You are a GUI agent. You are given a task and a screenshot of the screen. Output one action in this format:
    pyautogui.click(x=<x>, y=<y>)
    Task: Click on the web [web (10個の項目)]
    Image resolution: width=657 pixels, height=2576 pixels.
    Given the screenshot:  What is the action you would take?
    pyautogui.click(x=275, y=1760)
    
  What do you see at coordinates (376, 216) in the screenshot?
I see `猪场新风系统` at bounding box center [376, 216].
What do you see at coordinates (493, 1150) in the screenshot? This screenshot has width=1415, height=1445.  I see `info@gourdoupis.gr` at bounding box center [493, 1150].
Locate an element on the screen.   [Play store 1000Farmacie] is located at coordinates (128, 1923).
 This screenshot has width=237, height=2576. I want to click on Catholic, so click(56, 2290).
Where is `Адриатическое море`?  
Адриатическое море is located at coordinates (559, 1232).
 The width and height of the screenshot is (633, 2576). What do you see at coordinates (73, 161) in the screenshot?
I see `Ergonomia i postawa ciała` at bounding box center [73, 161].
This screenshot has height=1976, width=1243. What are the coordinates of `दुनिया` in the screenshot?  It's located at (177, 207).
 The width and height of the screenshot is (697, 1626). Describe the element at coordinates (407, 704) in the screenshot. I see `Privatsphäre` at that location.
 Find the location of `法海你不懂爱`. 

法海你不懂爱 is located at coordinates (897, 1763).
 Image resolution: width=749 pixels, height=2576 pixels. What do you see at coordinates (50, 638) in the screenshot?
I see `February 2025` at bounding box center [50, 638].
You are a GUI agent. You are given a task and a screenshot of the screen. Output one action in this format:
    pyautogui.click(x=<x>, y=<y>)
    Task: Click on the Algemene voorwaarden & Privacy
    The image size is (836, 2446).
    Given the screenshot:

==*==

**TASK GOAL**:
Beginning with the first line of the entries, repeat each line exactly until you have reproduced the one containing "Image resolution: width=657", and add nothing further.

**WRITTEN RESPONSE**:
You are a GUI agent. You are given a task and a screenshot of the screen. Output one action in this format:
    pyautogui.click(x=<x>, y=<y>)
    Task: Click on the web [web (10個の項目)]
    Image resolution: width=657 pixels, height=2576 pixels.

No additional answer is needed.